◆ What is required
Reproduce each line from the records that holds "Limpieza".

--- --- ---

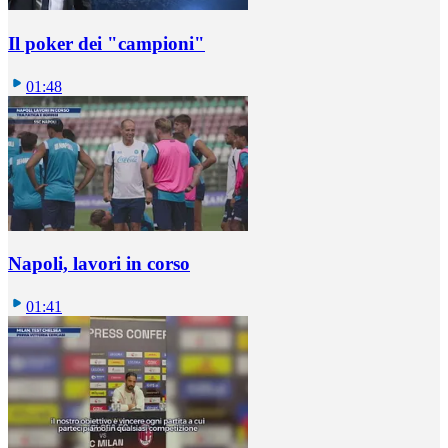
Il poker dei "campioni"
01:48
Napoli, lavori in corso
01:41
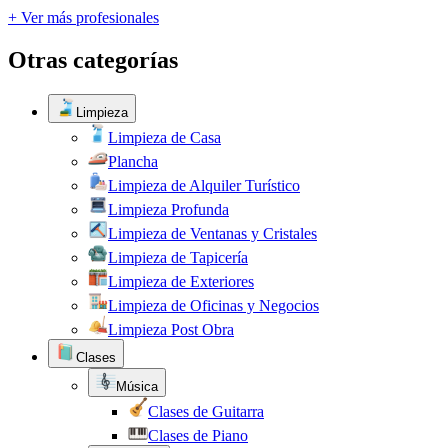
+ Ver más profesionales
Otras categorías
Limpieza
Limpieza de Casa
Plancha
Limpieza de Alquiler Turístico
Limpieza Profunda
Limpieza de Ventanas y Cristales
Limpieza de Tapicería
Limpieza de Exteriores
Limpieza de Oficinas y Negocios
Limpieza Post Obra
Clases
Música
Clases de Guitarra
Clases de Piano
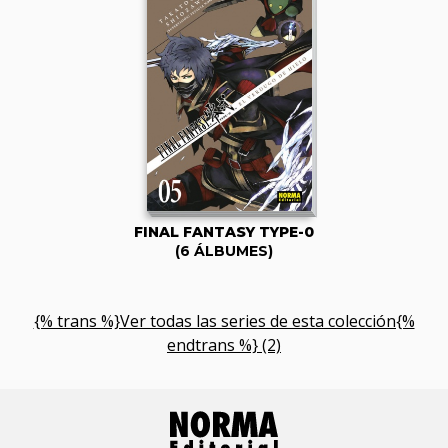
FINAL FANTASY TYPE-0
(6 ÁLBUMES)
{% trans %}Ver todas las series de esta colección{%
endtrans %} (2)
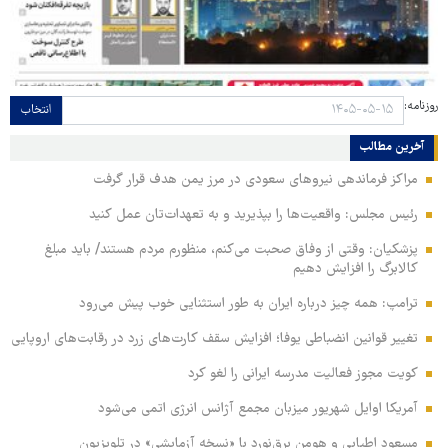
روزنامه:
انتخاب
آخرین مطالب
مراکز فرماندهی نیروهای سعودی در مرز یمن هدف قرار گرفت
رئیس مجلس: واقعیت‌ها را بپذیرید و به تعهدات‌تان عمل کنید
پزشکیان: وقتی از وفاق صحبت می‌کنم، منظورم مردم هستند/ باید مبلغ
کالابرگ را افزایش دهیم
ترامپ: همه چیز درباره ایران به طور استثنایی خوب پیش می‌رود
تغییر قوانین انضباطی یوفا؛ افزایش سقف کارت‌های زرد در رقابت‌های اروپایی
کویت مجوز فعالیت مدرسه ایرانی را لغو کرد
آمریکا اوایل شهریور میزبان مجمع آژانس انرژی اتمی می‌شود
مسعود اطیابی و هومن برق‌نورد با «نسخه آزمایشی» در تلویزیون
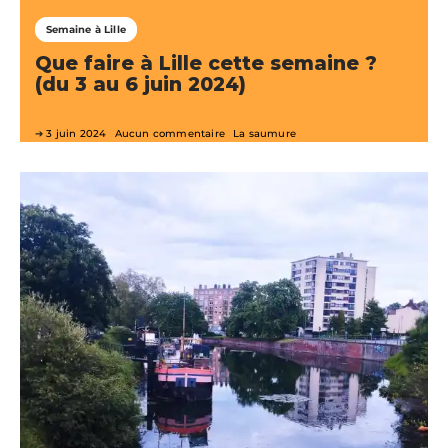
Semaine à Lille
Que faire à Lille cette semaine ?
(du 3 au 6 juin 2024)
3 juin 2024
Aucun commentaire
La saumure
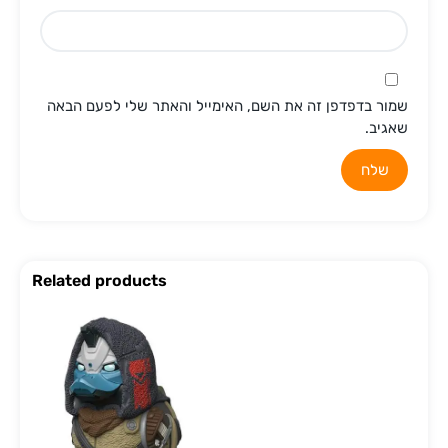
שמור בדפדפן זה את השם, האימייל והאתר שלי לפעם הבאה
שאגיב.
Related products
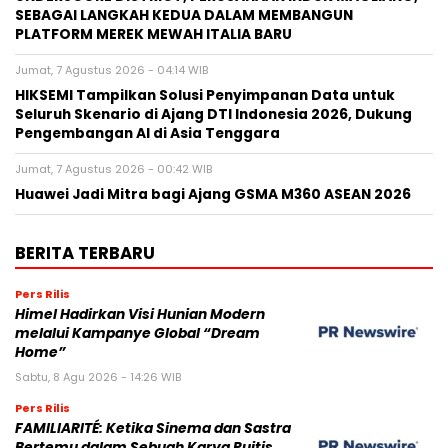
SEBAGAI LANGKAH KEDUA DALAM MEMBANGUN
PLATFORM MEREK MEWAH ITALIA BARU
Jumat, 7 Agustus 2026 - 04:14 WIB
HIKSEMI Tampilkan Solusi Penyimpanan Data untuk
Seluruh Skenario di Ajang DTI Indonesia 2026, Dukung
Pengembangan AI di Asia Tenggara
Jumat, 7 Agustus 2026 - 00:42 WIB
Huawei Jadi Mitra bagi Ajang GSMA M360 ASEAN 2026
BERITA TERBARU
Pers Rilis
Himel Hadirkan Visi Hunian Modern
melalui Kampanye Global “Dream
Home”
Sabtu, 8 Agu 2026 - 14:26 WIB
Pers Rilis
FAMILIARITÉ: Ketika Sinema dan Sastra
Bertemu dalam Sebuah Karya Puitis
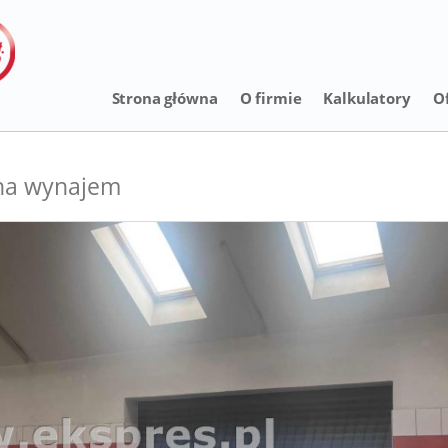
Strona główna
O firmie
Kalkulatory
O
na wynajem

--- --- ---

◆ Solution to this problem
Limpieza
Limpieza de Casa
Limpieza de Alquiler Turístico
Limpieza Profunda
Limpieza de Ventanas y Cristales
Limpieza de Tapicería
Limpieza de Exteriores
Limpieza de Oficinas y Negocios
Limpieza Post Obra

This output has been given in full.